What Studying Language and Linguistics Can Do for You

The study of English Language or Linguistics will help you understand how people communicate and assign meaning (semantics), how they do things with words (pragmatics) or how language relates to social factors (sociolinguistics), psychological aspects (psycholinguistics), or power and injustice (discourse analysis). Studying these subjects will open your eyes to a world that has previously been hidden in plain sight. I’m taking a long shot by assuming that you have seen the 1999 cult movie, Matrix – if you haven’t you really should! As one of my students said, studying various aspects of language is like the awakening of the main character, Neo in Matrix. When he swallows the red pill he becomes aware of the false world that has been hidden from him, he learns to read ‘the code’ and understand the true nature of his world.

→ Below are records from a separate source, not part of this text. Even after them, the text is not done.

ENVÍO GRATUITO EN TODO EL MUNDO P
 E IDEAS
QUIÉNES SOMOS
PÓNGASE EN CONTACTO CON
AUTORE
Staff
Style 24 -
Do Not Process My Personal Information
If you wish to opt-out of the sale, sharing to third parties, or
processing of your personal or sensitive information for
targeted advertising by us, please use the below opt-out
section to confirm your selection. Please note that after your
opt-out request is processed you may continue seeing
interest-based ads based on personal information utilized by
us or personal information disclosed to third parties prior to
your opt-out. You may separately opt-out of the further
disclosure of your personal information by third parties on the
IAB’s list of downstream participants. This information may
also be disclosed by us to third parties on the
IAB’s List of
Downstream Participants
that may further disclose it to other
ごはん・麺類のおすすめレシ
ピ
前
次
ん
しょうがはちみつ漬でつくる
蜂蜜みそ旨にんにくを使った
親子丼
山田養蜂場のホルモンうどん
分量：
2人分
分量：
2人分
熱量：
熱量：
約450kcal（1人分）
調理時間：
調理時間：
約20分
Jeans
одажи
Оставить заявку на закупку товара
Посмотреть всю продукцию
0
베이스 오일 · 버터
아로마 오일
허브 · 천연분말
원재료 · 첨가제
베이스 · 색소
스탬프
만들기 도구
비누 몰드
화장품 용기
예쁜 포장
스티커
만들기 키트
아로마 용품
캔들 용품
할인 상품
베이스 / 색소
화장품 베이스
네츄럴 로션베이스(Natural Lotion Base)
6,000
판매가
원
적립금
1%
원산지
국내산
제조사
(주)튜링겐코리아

By studying language in depth, you will develop critical awareness and gain invaluable skills for your future working life – vital communication, analytical and critical skills. But importantly, such critical awareness will allow you to be a conscious, critical human being who is able to challenge taken-for-granted assumptions, understand the role of language in social control, propaganda and manipulation, and be able to use this understanding to make the world a less oppressive, more equal and just place.

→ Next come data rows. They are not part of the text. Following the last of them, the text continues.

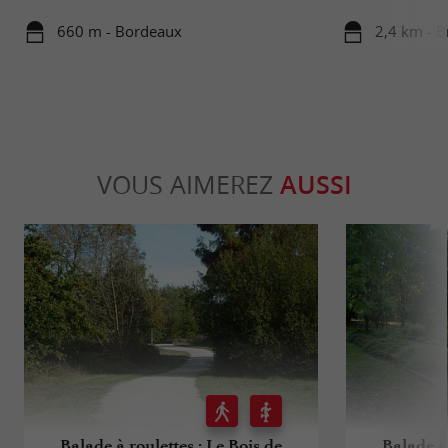
660 m - Bordeaux
2,4 km - B
VOUS AIMEREZ
AUSSI
Balade à roulettes : Le Bois de
Balade à 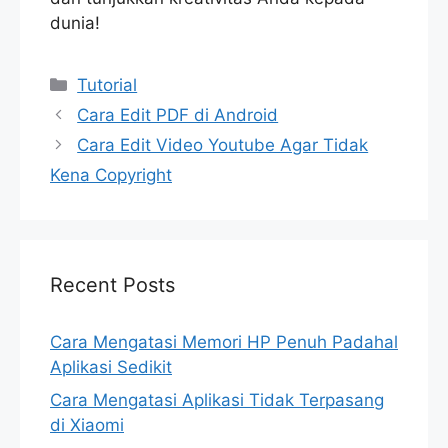
dunia!
Categories
Tutorial
Cara Edit PDF di Android
Cara Edit Video Youtube Agar Tidak
Kena Copyright
Recent Posts
Cara Mengatasi Memori HP Penuh Padahal
Aplikasi Sedikit
Cara Mengatasi Aplikasi Tidak Terpasang
di Xiaomi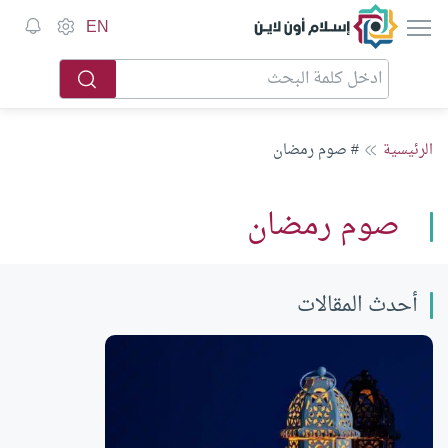
إسلام أون لاين
EN
الرئيسية
# صوم رمضان
صوم رمضان
أحدث المقالات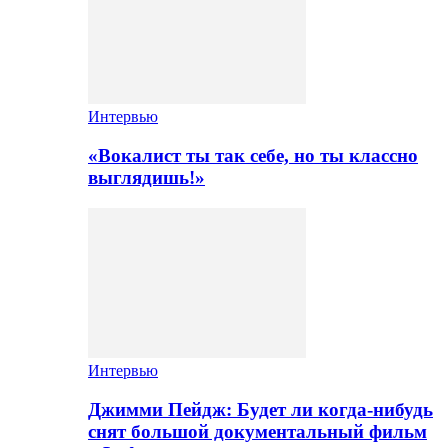
Интервью
«Вокалист ты так себе, но ты классно
выглядишь!»
Интервью
Джимми Пейдж: Будет ли когда-нибудь
снят большой документальный фильм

emagazine Editors' Suggestions for Applying for Undergraduate Courses

If you are thinking of studying linguistics or English Language at university you don’t have to have studied A Level Language, though obviously having done so will give you a really good idea of what it will entail and an introduction to some of the modules you may end up taking.

There is a vast range of courses on offer. Linguistics can be a subject on its own but it is also often taught within Modern Languages departments, alongside a whole host of languages. English Language tends to be taught within English departments, where the focus is, as the name suggests, more on the development of the English language than on linguistics in general, or comparative linguistics. Language and linguistics both feature in many different combined degrees.

Most universities offer courses in Linguistics or English Language. The list below gives a flavour of some of the vast range of courses on offer. Erika Darics’ own teaching is on a BSc in Business Management and English Language.

Linguistics

Speech and Language Therapy

History of Art/Archaeology and Linguistics

English Language and Linguistics

Linguistics and Philosophy

Linguistics and Psychology

English Literature and Linguistics

Linguistics and French/German/Spanish/Russian and many other modern languages

Comparative Literature and Linguistics

History and English Language

Linguistics and Sociology

Linguistics and Social Anthropology

Psychology, Philosophy and Linguistics

Business Management and English Language.